Uno de los datos que permiten entender el flagelo tiene que ver con que Anabelia debía vivir prácticamente pegada a una pantalla. La joven era controlada durante las 24 horas mediante una cámara por parte de Junior Benítez, y si ella se alejaba, incluso le sonaba una alarma al jugador.
El testimonio de la madre es revelador. "Ya nos habíamos acostumbrado a comer y ella con la tablet enfrente. Si él escuchaba una voz que no reconocía, ella tenía que mostrar quien era. Las primas, cuando venían de visita, tenían que pasar por detrás de la tablet y estar en silencio: él escuchaba todo", le contó a Clarín.
El padre explica que "era eso o que viviera en otro lado. Acá sentíamos que la podíamos cuidar", al tiempo que recuerda haber solicitado que la prisión para Benítez no fuera efectiva, sino domiciliaria. "Pensé en sus hijos, en la posibilidad de que puedan seguir viendo a su padre. Yo pensé en sus hijos y él no pensó en mi hija, me equivoqué", agrega.

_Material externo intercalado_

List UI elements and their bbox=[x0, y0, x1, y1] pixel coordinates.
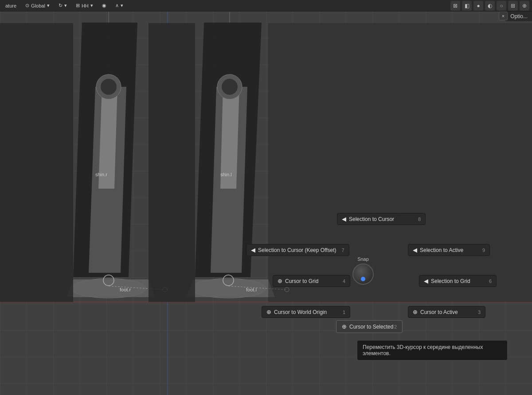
cursor-icon-2: ◀ bbox=[251, 247, 255, 253]
proportional-icon: ◉ bbox=[102, 3, 106, 8]
svg-rect-28 bbox=[149, 23, 195, 302]
bone-label-foot-r: foot.r bbox=[120, 287, 131, 292]
chevron-down-icon: ▾ bbox=[47, 3, 50, 8]
svg-marker-18 bbox=[186, 279, 275, 297]
cursor-icon-6: ⊕ bbox=[266, 309, 271, 315]
selection-to-active-btn[interactable]: ◀ Selection to Active 9 bbox=[408, 244, 490, 256]
snap-icon-toolbar: ⊞ bbox=[76, 3, 80, 8]
svg-marker-16 bbox=[66, 279, 155, 297]
cursor-to-active-btn[interactable]: ⊕ Cursor to Active 3 bbox=[408, 306, 485, 318]
snap-circle-indicator bbox=[361, 277, 365, 281]
proportional-curve[interactable]: ∧ ▾ bbox=[113, 2, 126, 9]
proportional-editing[interactable]: ◉ bbox=[99, 2, 109, 9]
snap-widget[interactable]: Snap bbox=[352, 256, 374, 285]
cursor-to-selected-btn[interactable]: ⊕ Cursor to Selected 2 bbox=[336, 320, 403, 333]
toolbar-right: ⊠ ◧ ● ◐ ○ ⊞ ⊕ bbox=[450, 1, 529, 11]
svg-rect-29 bbox=[268, 23, 532, 302]
svg-point-14 bbox=[222, 79, 238, 95]
options-button[interactable]: Optio... bbox=[505, 12, 532, 21]
pivot-icon: ↻ bbox=[59, 3, 63, 8]
cursor-icon-1: ◀ bbox=[342, 216, 346, 222]
toolbar: ature ⊙ Global ▾ ↻ ▾ ⊞ HH ▾ ◉ ∧ ▾ ⊠ ◧ ● … bbox=[0, 0, 532, 12]
viewport-3d[interactable]: shin.r shin.l foot.r foot.l ◀ Selection … bbox=[0, 12, 532, 395]
cursor-selected-shortcut: 2 bbox=[394, 324, 397, 329]
shading-render-btn[interactable]: ○ bbox=[497, 1, 506, 11]
snap-circle[interactable] bbox=[352, 263, 374, 285]
tooltip: Переместить 3D-курсор к середине выделен… bbox=[357, 340, 508, 360]
transform-space-selector[interactable]: ⊙ Global ▾ bbox=[23, 2, 52, 9]
viewport-shading-btn[interactable]: ⊠ bbox=[450, 1, 460, 11]
cursor-to-grid-btn[interactable]: ⊕ Cursor to Grid 4 bbox=[273, 275, 350, 287]
cursor-to-world-origin-btn[interactable]: ⊕ Cursor to World Origin 1 bbox=[262, 306, 350, 318]
selection-to-cursor-btn[interactable]: ◀ Selection to Cursor 8 bbox=[337, 213, 426, 225]
svg-rect-27 bbox=[0, 23, 73, 302]
chevron-down-icon4: ▾ bbox=[121, 3, 123, 8]
curve-icon: ∧ bbox=[115, 3, 119, 8]
cursor-icon-3: ◀ bbox=[413, 247, 417, 253]
cursor-icon-5: ◀ bbox=[424, 278, 428, 284]
snap-label: HH bbox=[82, 3, 89, 8]
svg-point-12 bbox=[101, 79, 117, 95]
app-name: ature bbox=[3, 2, 19, 9]
shading-solid-btn[interactable]: ● bbox=[473, 1, 483, 11]
cursor-selected-label: Cursor to Selected bbox=[349, 324, 393, 330]
cursor-selected-icon: ⊕ bbox=[342, 323, 347, 330]
chevron-down-icon3: ▾ bbox=[90, 3, 93, 8]
xray-btn[interactable]: ◧ bbox=[462, 1, 472, 11]
close-button[interactable]: × bbox=[499, 12, 508, 20]
gizmo-btn[interactable]: ⊕ bbox=[520, 1, 529, 11]
global-icon: ⊙ bbox=[25, 3, 29, 8]
bone-label-shin-r: shin.r bbox=[95, 172, 107, 177]
cursor-icon-7: ⊕ bbox=[413, 309, 418, 315]
pivot-selector[interactable]: ↻ ▾ bbox=[56, 2, 70, 9]
selection-to-cursor-keep-btn[interactable]: ◀ Selection to Cursor (Keep Offset) 7 bbox=[246, 244, 349, 256]
snap-widget-label: Snap bbox=[357, 256, 369, 262]
selection-to-grid-btn[interactable]: ◀ Selection to Grid 6 bbox=[419, 275, 497, 287]
overlay-btn[interactable]: ⊞ bbox=[508, 1, 518, 11]
character-viewport bbox=[0, 12, 532, 395]
chevron-down-icon2: ▾ bbox=[64, 3, 67, 8]
snapping-selector[interactable]: ⊞ HH ▾ bbox=[73, 2, 96, 9]
bone-label-foot-l: foot.l bbox=[246, 287, 257, 292]
bone-label-shin-l: shin.l bbox=[220, 172, 232, 177]
shading-mat-btn[interactable]: ◐ bbox=[485, 1, 495, 11]
cursor-icon-4: ⊕ bbox=[278, 278, 282, 284]
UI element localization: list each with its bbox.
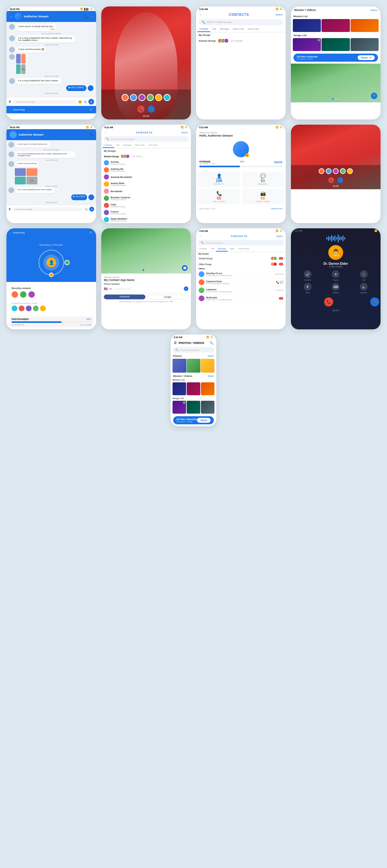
select-btn[interactable]: Select [208,355,214,357]
contact-item[interactable]: Dylan Hamilton 10 Mutual Friends [101,216,191,223]
back-arrow[interactable]: ← [199,235,202,238]
movie-1[interactable] [173,382,186,395]
song-thumb-2[interactable] [321,38,350,51]
menu-icon[interactable]: ☰ [174,341,177,345]
movie-thumb-3[interactable] [351,19,379,32]
message-input[interactable]: Type your message... [12,207,83,211]
confirm-icon[interactable]: ✓ [184,286,188,291]
dot-2[interactable] [335,98,337,100]
prev-avatar[interactable] [40,306,46,311]
select-label[interactable]: Select [182,131,188,134]
call-icon[interactable]: 📞 [276,281,279,284]
more-icon[interactable]: ⋯ [90,15,93,19]
select-label[interactable]: Select [275,13,283,16]
tab-video[interactable]: Video Chat [133,143,146,148]
dot-1[interactable] [332,98,334,100]
song-3[interactable] [201,401,214,414]
prev-avatar[interactable] [19,306,25,311]
mic-icon[interactable]: 🎙 [8,208,11,211]
video-call-button[interactable]: 📹 [370,298,379,306]
contact-item[interactable]: Audrey Belle 12 Mutual Friends [101,181,191,188]
song-thumb-3[interactable] [351,38,379,51]
tab-invite[interactable]: Invite Frien [146,143,160,148]
search-icon[interactable]: 🔍 [209,341,213,345]
school-group-item[interactable]: School Group 5 [196,255,286,261]
phone-icon[interactable]: 📞 [90,133,93,136]
tab-message[interactable]: Message [121,143,133,148]
contact-item[interactable]: Colin 5 Mutual Friends [101,202,191,209]
contact-item[interactable]: Brandon Cameron 15 Mutual Friends [101,195,191,202]
mute-btn[interactable]: 🎙 Mute [295,283,321,293]
prev-avatar[interactable] [11,306,17,311]
add-btn[interactable]: ➕ Add [351,270,377,281]
school-group-row[interactable]: School Group 121 Friends [196,37,286,44]
tab-call[interactable]: Call [114,143,121,148]
back-arrow-icon[interactable]: ← [199,13,203,17]
send-button[interactable]: ➤ [89,99,94,104]
back-search-label[interactable]: ← Searching [10,231,25,234]
song-1[interactable]: ✓ [173,401,186,414]
phone-icon[interactable]: 📞 [84,15,88,19]
search-icon[interactable]: 🛒 [89,231,93,235]
select-label[interactable]: Select [276,235,283,237]
photo-thumb[interactable] [187,359,201,373]
message-input[interactable]: Type your message... [13,100,77,104]
school-group[interactable]: School Group 121 Friends [101,153,191,159]
tab-invite[interactable]: Invite Frien [246,27,261,32]
end-call-button[interactable]: 📞 [328,177,334,183]
tab-call[interactable]: Call [210,27,218,32]
end-call-button[interactable]: 📞 [137,105,144,113]
tab-message[interactable]: Message [216,246,228,252]
prev-avatar[interactable] [26,306,32,311]
chat-input-bar[interactable]: 🎙 Type your message... 📎 ➤ [6,205,96,213]
message-item[interactable]: Dorothy Ch ico Lorem ipsum is simply dum… [196,270,286,278]
msg-icon[interactable]: 💬 [280,281,283,284]
share-button[interactable]: Share ➤ [358,55,375,60]
recent-contact[interactable]: ..... [20,291,27,300]
contact-item[interactable]: Amanda Bernadette [101,174,191,181]
tab-message[interactable]: Message [218,27,231,32]
movie-thumb-2[interactable] [321,19,350,32]
office-group-item[interactable]: Office Group 3 [196,261,286,267]
pause-btn[interactable]: ⏸ Pause [323,270,349,281]
message-item[interactable]: McDonald Lorem ipsum is simply dummy... … [196,294,286,303]
tab-call[interactable]: Call [209,246,216,252]
prev-avatar[interactable] [33,306,39,311]
dot-3[interactable] [338,98,340,100]
tab-invite[interactable]: Invite Friend [237,246,251,252]
back-arrow-icon[interactable]: ← [10,15,13,19]
attach-icon[interactable]: 📎 [84,208,88,211]
search-bar[interactable]: 🔍 Q Search group/chat [198,240,284,245]
message-item[interactable]: Lawrence Lorem ipsum is simply dummy... … [196,286,286,294]
facebook-button[interactable]: Facebook [104,294,145,299]
emoji-icon[interactable]: 😊 [78,100,82,104]
select-label[interactable]: Select [370,9,377,11]
dialpad-btn[interactable]: ⌨ Dialpad [323,283,349,293]
chat-input-bar[interactable]: 🎙 Type your message... 😊 📎 ➤ [6,97,96,106]
search-bar[interactable]: 🔍 Q Search Contacts by name [103,136,189,142]
speaker2-btn[interactable]: 🔈 Speaker [351,283,377,293]
search-bar[interactable]: 🔍 Q Search photo/videos [173,347,215,352]
recent-contact[interactable]: ..... [11,291,18,300]
phone-field[interactable]: 🇺🇸 +1 +1 XXXXX YYYY ✓ [104,285,188,292]
photo-thumb[interactable] [201,359,214,373]
help-icon[interactable]: ? [371,93,377,99]
recent-contact[interactable]: ..... [28,291,35,300]
movie-3[interactable] [201,382,214,395]
upgrade-plan[interactable]: Upgrade Plan [271,208,283,210]
mic-icon[interactable]: 🎙 [8,100,11,104]
video-button[interactable]: 📹 [148,105,155,113]
dot-2[interactable] [145,269,147,271]
dot-active[interactable] [143,269,144,271]
tab-video[interactable]: Video [228,246,236,252]
search-bar[interactable]: 🔍 Search Contacts by name [199,19,283,25]
tab-contacts[interactable]: Contacts [197,27,210,32]
tab-contacts[interactable]: Contacts [197,246,209,252]
tab-contacts[interactable]: Contacts [103,143,114,148]
speaker-btn[interactable]: 🔊 Speaker [295,270,321,281]
dot-3[interactable] [148,269,150,271]
profile-avatar[interactable]: ✏ [233,141,249,157]
tab-video-chat[interactable]: Video Chat [231,27,246,32]
chat-float-icon[interactable]: 💬 [182,265,188,271]
contact-item[interactable]: Bernadette [101,188,191,195]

Junior siguió maltratándola durante mucho tiempo, incluso cuando se fue a vivir al exterior. La golpeaba constantemente, y ella debía utilizar ropa para cubrir los moretones. Todo este contexto de violencia llevó a que, en mayo, Benítez fuera detenido. Para ese entonces, ya había tajeado las ruedas de la camioneta de la familia Ayala, le había mostrado un arma de fuego a Anabelia y muchas otras cosas.
Luego de las denuncias, el padre de la víctima seguía llamándola todos los días con la sospecha de que algo más estaba pasando.
"Yo noté que después de toda la denuncia estaba todo muy tranquilo y decía: ‘algo va a pasar, algo va a pasar, algo va a pasar’. Y estaba atento, pero me fue por detrás porque yo no esperaba que mi hija se me ahorque. No esperaba que me la mate él, pero sí que yo podía frenar ante una situación que pase por la mano de él. Me ganó por la espalda", expresó con notable tristeza.